Compared with IVUS, optical coherence tomography (OCT) has 10 to 20 times greater resolution and is the only imaging modality capable of truly assessing the thin fibrous cap. OCT also more accurately measures luminal dimensions than IVUS. However, OCT has limited depth penetration (especially in lipidic lesions) and thus typically cannot assess plaque burden. Several studies in which a limited portion of the coronary tree was imaged by OCT in patients with stable and unstable coronary syndromes have suggested that a thin fibrous cap (≤65 μm to 75 μm) or a large circumferential lipid arc (≥180°) identifies high-risk untreated NCLs prone to future MACE.[5–8] However, 3-vessel imaging was not performed in these studies, and median follow-up was limited to 1 to 2 years.

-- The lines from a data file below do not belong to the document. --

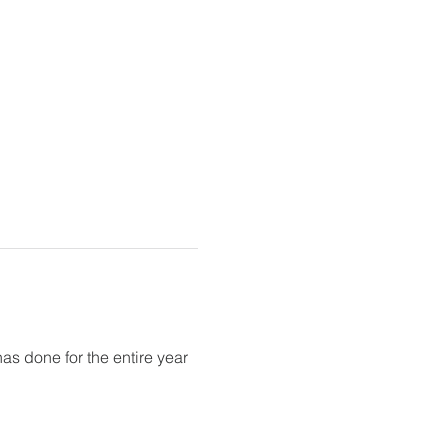
as done for the entire year 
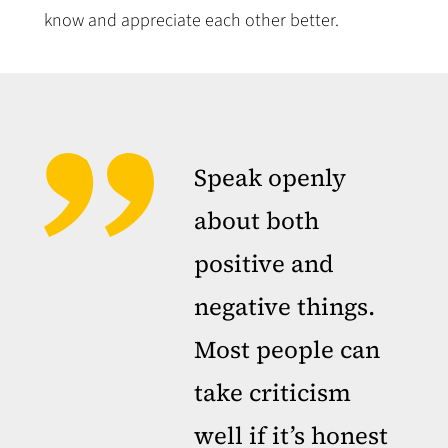
know and appreciate each other better.
Speak openly
about both
positive and
negative things.
Most people can
take criticism
well if it’s honest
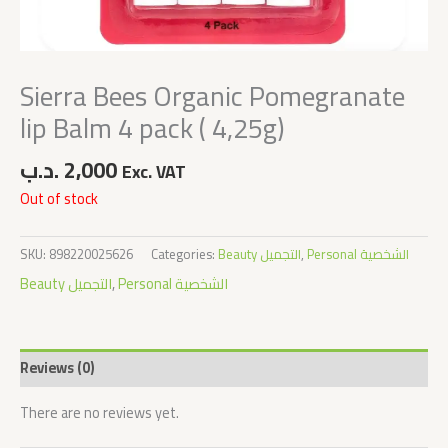
Sierra Bees Organic Pomegranate
lip Balm 4 pack ( 4,25g)
.د.ب
2,000
Exc. VAT
Out of stock
SKU:
898220025626
Categories:
Beauty التجميل
,
Personal الشخصية
Beauty التجميل
,
Personal الشخصية
Reviews (0)
There are no reviews yet.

In this issue of the Journal of the American College of Cardiology, these limitations have been addressed by Jiang et al,[9] who report the results from a single-center retrospective study from Harbin, China, in which 3-vessel OCT was performed in 1,118 patients with recent MIs. After excluding 235 patients mainly for suboptimal imaging, massive thrombus, or previous revascularization, the study cohort comprised 883 patients in whom OCT identified 3,757 untreated NCLs, 515 (13.7%) of which were TCFAs (defined in this study as a lipidic plaque with both fibrous cap thickness <65 μm and lipid arc >180°). With median follow-up of 3.3 years, 34 events (5 MIs and 29 unplanned revascularization procedures) were attributed to NCLs. Both an OCT-defined TCFA and OCT-minimal lumen area (MLA) ≤3.5 mm2 were independent predictors of events during follow-up. Of note, a small MLA may denote ischemia, which may have driven some of the revascularization events (lesions were not required to be proven nonflow limiting as in other studies[4,5]). However, the majority (65%) of NCL-related events were associated with angiographic rapid lesion progression, suggesting that most were vulnerable plaque related. In this regard a small MLA is a surrogate for large plaque burden, which is itself a surrogate for pathologic TCFA.